Teve a impressão de que ele não estava ouvindo. Descruzou os braços, endireitou o corpo. O frio tinha passado. Perguntou: — Você deve ter trazido muito material novo, não?
— Não — ele disse. E olhou em volta como se tivesse acabado de chegar. — É legal aqui. Dá pra ver o rio, as ilhas. Você deve gostar de ficar aqui.
— É, eu gosto, mas...
Ele tinha levantado e dava alguns passos pela sala, detendo-se para olhar os quadros e os livros.
— Daqui a pouco vai começar a chover — ela observou.
Ele olhou pela janela sem interesse.
— Quer mais um café? Ele não respondeu.
— Se você quiser eu posso chamar a Ana, está pronto, na garrafa térmica, é só chamar, eu... — Acendeu outro cigarro.
— Você está fumando demais — ele disse. — E muito café estraga os nervos.
— Você acha? É que às vezes fico meio louca com esse monte de trabalho e não tenho bem certeza se...
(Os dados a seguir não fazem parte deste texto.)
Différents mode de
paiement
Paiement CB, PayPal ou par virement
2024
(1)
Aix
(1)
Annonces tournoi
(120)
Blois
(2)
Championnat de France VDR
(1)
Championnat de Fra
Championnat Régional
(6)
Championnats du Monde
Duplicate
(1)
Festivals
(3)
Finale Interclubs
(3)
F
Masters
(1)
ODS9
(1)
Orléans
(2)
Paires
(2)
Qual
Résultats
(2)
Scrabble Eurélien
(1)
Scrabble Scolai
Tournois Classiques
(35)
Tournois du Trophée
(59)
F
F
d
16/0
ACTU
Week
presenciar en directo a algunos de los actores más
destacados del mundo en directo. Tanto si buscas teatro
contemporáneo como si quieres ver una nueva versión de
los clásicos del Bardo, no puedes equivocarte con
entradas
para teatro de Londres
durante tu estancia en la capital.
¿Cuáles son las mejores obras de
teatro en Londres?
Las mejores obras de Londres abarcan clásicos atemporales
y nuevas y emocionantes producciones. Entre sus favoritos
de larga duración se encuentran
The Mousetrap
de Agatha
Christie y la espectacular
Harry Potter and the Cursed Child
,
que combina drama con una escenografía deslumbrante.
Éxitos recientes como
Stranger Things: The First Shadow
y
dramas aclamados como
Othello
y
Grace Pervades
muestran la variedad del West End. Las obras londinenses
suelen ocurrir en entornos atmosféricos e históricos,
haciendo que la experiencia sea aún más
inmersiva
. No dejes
Pensou em queixar-se um pouco. Mas ele parecia não ouvi-la. Continuava a andar de um lado para outro entre os livros, os quadros, as poltronas. Às vezes estendia a mão mas, como se mudasse de idéia no meio do gesto, continuava a andar sem tocar em nada. Dava-lhe a impressão de que ele estava andando havia horas. Sentiu uma pontada na cabeça. Deve ser o cigarro. Ou o café. E tornou a olhar pela janela. As nuvens tinham escurecido completamente.
Agora, ela pensou apertando as mãos, agora vem uma ventania, um trovão, um raio, depois começa a chover. Fechou os olhos para depois abri-los lentamente. Mas não tinha acontecido nada. E ele continuava a andar de um lado para outro.
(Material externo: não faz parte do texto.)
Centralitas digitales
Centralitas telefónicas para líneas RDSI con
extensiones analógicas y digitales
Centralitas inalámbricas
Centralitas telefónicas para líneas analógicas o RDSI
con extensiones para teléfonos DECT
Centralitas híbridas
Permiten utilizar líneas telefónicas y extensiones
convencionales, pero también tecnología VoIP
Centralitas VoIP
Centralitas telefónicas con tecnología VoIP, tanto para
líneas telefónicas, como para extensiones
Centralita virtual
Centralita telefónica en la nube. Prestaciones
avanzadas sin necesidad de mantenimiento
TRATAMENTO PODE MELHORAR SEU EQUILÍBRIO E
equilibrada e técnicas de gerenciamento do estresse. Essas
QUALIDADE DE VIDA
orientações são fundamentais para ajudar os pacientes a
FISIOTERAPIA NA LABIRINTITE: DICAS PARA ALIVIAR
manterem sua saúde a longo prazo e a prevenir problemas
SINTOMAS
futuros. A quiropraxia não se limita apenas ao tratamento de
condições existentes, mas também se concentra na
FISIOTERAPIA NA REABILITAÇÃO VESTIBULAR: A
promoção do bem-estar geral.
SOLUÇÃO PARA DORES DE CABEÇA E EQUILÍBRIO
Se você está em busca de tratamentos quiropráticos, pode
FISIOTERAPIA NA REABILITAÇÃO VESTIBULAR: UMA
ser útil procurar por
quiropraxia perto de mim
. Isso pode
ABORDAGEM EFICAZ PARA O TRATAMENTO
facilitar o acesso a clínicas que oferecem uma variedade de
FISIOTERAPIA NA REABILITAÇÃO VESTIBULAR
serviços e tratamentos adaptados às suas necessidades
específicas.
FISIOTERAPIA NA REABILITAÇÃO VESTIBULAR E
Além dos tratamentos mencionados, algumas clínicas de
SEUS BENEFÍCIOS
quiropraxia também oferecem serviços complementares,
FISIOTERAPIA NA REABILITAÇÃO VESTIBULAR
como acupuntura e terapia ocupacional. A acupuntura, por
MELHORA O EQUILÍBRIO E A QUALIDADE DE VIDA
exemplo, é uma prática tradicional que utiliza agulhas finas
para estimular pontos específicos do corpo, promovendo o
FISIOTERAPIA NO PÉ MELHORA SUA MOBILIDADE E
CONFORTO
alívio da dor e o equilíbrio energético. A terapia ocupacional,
— Você está muito nervoso — ela disse sem pensar. Ele parou em frente à janela e tirou os óculos. Os olhos, ela viu, os olhos tinham mudado. Estavam parados, com uma coisa no fundo que parecia paz. Ou desencanto.
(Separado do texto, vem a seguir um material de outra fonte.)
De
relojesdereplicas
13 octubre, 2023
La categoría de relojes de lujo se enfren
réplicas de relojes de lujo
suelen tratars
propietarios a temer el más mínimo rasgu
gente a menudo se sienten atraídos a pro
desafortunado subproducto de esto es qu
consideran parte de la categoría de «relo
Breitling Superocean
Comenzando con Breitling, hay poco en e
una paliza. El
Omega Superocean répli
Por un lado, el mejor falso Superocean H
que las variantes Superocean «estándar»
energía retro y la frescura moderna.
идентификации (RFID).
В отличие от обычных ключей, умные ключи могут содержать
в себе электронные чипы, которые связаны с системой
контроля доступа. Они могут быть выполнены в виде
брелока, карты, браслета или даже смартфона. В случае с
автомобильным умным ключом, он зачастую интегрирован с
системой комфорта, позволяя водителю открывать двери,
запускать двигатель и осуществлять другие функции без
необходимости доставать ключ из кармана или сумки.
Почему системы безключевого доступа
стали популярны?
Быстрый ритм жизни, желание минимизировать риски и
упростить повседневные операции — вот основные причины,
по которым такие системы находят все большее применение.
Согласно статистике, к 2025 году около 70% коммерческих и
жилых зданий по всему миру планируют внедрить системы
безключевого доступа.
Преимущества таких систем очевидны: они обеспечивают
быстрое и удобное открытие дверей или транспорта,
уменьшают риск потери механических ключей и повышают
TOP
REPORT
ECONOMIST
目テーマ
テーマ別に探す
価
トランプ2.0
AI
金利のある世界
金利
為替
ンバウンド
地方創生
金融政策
— Eu estou muito calmo — ele disse.
Mas não eram só os olhos e o rosto sem barba, não eram só aquelas roupas bizarras, estrangeiras, nem as duas pulseiras e o anel de pedra roxa, não era só o cabelo mais comprido...
— Você mudou — ela disse.
— Tudo mudou.
Ele tornou a colocar os óculos. Ela pensou em pedir-lhe para fechar a janela. Mas não disse nada. Amassou de novo aquele papel, não tinha importância, não tinha mesmo importância alguma. Os pingos grossos molhavam os livros e os papéis em desordem. Por trás dele tinha começado a chover.